Page images and extracted text:
━━━━━━━━━━━━━━━━

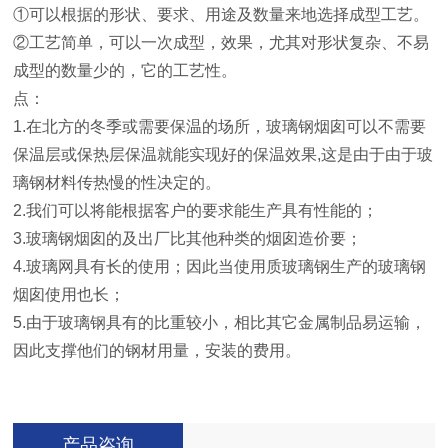
①可以根据的形状、要求、用途及数量来地选择成型工艺。
②工艺简单，可以一次成型，效果，尤其对形状复杂、不易
成型的数量少的，它的工艺性。
点：
1.在北方的冬季或需要保温的场所，玻璃钢烟囱可以不需要
保温层或保热层保温就能实现好的保温效果,这是由于由于玻
璃钢材料传热慢的性决定的。
2.我们可以将能根据客户的要求能生产具有性能的；
3.玻璃钢烟囱的及出厂比其他种类的烟囱造价要；
4.玻璃网具有长的使用；因此当使用质玻璃钢生产的玻璃钢
烟囱使用也长；
5.由于玻璃钢具有的比重较小，相比其它金属制品易运输，
因此支撑他们的钢材用量，安装的费用。
产品咨询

━━━━━━━━━━━━━━━━

(Your goal): Reproduce all the entries above exactly. Include no images.

(Your response):
①可以根据的形状、要求、用途及数量来地选择成型工艺。
②工艺简单，可以一次成型，效果，尤其对形状复杂、不易
成型的数量少的，它的工艺性。
点：
1.在北方的冬季或需要保温的场所，玻璃钢烟囱可以不需要
保温层或保热层保温就能实现好的保温效果,这是由于由于玻
璃钢材料传热慢的性决定的。
2.我们可以将能根据客户的要求能生产具有性能的；
3.玻璃钢烟囱的及出厂比其他种类的烟囱造价要；
4.玻璃网具有长的使用；因此当使用质玻璃钢生产的玻璃钢
烟囱使用也长；
5.由于玻璃钢具有的比重较小，相比其它金属制品易运输，
因此支撑他们的钢材用量，安装的费用。
产品咨询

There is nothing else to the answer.